Fairfax County will look to the Obama administration to fund a shuttle system needed to ferry rail riders to and from four new Tysons Corner Metro stations.
The federal grants, announced this month by the U.S. Department of Transportation, represent one of the best chances for funding a circulator system in the sprawling business hub. The planned network of buses or shuttles is considered critical to hopes of luring commuters away from their cars and unclogging an area that now boasts the region’s worst traffic.
Officials want to have the circulator in place by 2013, when the first leg of the 23-mile Metrorail extension opens. But they have struggled to find funding at a time when transportation revenues are becoming increasingly competitive.
The $280 million in transportation grants for streetcars and urban circulator systems will provide up to $25 million for each project. “It’s critical” that the county seeks the money, said Clark Tyler, chairman of a years-long planning effort for redeveloping Tysons Corner.
“Because $25 million per project, that’s not going to last long,” Tyler said.
The cost of the circulator project will depend on its scope and will hinge especially on whether it incorporates buses or streetcars.

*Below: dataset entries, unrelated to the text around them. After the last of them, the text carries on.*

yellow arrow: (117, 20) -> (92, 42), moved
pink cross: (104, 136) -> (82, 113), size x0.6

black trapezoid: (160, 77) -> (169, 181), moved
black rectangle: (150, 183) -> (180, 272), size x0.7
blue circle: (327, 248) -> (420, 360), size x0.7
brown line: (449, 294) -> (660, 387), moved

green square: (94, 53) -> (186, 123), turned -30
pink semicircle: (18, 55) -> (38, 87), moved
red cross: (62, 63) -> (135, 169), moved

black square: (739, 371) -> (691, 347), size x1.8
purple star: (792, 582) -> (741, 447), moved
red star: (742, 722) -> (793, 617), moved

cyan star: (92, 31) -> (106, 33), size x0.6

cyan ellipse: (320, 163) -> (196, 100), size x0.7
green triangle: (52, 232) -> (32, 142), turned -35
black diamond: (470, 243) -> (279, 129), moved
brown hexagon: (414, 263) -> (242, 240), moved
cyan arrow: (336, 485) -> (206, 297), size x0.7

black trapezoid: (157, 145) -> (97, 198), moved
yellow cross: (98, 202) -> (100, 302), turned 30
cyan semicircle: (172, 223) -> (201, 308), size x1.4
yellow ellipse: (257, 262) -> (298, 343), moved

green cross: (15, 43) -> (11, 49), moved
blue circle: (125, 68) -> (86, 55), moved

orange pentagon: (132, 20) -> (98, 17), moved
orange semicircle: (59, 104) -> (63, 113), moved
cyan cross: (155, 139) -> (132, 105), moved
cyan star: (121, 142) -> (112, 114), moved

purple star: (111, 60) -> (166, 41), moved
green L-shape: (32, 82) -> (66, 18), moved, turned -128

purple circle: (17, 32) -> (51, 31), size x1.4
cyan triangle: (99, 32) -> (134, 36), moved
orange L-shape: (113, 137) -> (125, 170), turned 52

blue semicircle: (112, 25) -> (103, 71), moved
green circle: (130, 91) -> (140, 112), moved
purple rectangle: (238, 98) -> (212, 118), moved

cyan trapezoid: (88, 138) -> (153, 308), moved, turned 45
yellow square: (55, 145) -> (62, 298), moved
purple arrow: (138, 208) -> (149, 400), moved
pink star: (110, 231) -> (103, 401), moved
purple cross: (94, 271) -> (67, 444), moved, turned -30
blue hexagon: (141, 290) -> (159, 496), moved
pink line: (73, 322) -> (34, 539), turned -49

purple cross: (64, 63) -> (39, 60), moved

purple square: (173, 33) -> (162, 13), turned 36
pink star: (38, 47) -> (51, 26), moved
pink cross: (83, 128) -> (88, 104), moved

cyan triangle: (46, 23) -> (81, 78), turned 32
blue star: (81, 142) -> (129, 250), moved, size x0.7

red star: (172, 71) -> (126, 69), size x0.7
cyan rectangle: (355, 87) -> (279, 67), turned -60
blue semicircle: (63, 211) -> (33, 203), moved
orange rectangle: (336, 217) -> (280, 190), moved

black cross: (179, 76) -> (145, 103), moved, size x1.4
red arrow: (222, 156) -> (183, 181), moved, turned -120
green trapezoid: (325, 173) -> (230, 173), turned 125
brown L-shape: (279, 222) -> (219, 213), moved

A bus system would cost $9 million to create, while a streetcar-based system could cost $500 million to build, according to a report from county staff.
The county plans on applying for the grants for the Tysons circulator and for transportation projects in three other areas, said Kathy Ichter, director of the Fairfax County Department of Transportation. She said the Board of Supervisors will have the final say in which applications are sent out.
The first phase of Dulles Rail, which is now under construction, will split off the Orange Line after the East Falls Church station, cut through Tysons and end in Reston. The final phase will carry the track through Washington Dulles International Airport and into Loudoun County.
Without the circulator, officials worry that the rail stations would be inaccessible or impractical to commuters.